Los grandes autores de iconos en la tradición ortodoxa nunca firmaban sus obras. El artista anónimo nos ofrece una explicación de esa forma de actuar. Enmarcada en una historia sencilla y sin alardes, dicha razón constituye una lección de vida que hay que considerar.

El protagonista se llama Olavi. Es un anciano que regenta una pequeña tienda de venta de obras de arte, que consigue en las subastas a las que acude para nutrir así las existencias de su negocio. Vive para eso. Pero tiene un sueño, un propósito que culmine su larga vida: conseguir una obra importante que le permita alcanzar una última venta y así poner punto final a su oficio y descansar de tantos esfuerzos. Pero Olavi ha dejado tras de sí asuntos pendientes. La dedicación a su tarea le ha llevado a olvidarse de su familia (una hija y un nieto) a los que abandonó hace tiempo enfrascado en sus intereses.

En esta situación se producen dos circunstancias que conforman el eje narrativo de El artista anónimo.

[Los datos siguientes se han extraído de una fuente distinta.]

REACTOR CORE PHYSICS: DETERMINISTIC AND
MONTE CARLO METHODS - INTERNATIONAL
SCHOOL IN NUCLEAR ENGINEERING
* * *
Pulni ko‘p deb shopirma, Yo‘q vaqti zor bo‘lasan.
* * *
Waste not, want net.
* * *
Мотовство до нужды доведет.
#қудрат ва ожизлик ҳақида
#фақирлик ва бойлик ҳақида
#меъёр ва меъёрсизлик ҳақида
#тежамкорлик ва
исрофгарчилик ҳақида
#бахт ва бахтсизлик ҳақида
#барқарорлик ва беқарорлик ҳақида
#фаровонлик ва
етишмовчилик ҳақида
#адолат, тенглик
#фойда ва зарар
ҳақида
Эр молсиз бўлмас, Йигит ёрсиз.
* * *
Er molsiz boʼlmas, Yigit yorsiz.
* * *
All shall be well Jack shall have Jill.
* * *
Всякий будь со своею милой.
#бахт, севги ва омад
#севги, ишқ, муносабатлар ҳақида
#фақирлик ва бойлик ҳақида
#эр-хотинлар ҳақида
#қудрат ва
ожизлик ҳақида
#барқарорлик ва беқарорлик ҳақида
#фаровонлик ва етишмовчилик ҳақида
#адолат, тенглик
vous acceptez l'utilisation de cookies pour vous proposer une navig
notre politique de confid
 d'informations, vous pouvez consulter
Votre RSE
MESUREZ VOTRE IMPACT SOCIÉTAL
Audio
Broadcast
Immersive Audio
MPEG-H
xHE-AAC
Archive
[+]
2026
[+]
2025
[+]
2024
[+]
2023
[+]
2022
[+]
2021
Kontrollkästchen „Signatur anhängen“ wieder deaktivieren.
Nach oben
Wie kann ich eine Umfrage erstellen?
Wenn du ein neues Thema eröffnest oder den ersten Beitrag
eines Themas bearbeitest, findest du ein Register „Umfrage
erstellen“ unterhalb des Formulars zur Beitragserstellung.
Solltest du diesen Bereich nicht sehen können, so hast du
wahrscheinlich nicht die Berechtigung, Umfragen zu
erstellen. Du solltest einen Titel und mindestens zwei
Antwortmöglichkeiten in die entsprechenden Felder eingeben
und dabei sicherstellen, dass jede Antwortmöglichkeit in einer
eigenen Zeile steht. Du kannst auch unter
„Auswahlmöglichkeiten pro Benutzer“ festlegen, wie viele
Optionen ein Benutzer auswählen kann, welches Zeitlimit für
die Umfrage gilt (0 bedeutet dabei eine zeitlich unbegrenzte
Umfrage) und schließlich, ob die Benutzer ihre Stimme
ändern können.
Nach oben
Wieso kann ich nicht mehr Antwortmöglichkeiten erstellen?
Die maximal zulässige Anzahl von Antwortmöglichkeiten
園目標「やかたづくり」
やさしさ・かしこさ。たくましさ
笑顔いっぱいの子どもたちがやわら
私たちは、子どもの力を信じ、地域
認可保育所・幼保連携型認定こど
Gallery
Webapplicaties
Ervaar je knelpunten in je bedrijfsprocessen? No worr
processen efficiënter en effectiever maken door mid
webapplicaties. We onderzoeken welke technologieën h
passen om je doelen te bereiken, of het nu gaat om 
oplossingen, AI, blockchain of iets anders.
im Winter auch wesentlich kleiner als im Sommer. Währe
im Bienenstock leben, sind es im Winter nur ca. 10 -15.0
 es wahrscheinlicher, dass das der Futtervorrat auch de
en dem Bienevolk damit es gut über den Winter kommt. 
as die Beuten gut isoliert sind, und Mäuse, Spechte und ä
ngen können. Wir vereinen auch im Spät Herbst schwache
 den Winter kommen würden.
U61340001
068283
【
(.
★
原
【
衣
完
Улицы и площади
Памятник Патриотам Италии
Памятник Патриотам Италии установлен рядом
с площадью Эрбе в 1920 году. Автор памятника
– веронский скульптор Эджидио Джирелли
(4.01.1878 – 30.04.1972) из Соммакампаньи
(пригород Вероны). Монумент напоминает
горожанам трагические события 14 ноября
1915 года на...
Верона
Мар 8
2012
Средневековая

Por un lado, descubre un retrato de autor anónimo que entiende tiene un gran valor, aunque la ausencia de la firma del artista hace que disminuya el interés de muchos. Sin embargo, él está convencido de encontrarse ante una obra importante y arriesga lo que tiene (y lo que no) para conseguirla. Recordamos la parábola del mercader de perlas que al encontrar una de gran valor vende todo lo que tiene y la compra. Algo así sucede en esta película. Encontrar un motivo que da un postrero sentido a su vida lleva al protagonista a subordinarlo todo a ese fin.

Por otro lado, su nieto adolescente, un completo desconocido, entra en su vida pidiéndole hacer prácticas escolares en su negocio. A pesar de su negativa inicial el joven va convirtiéndose poco a poco en un colaborador necesario y eficaz en la investigación que Olavi emprende para descubrir la autoría del cuadro deseado.

Paralelamente, asistimos a la confrontación entre dos formas de considerar el arte: la de quienes enfocan el tema como un negocio en el que cabe el engaño y la impostura; y la de quien se rinde a la belleza y la profundidad de la obra que tiene ante sí.

Klaus Härö, realizador finlandés que ya nos había ofrecido muestras de un cine humanista (Cartas al padre Jacob y La clase de esgrima) de hondura y sensibilidad nos regala una película sencilla que pone su valor en las interpretaciones de sus protagonistas y en una historia que aporta un mensaje que subraya el valor de los buenos sentimientos.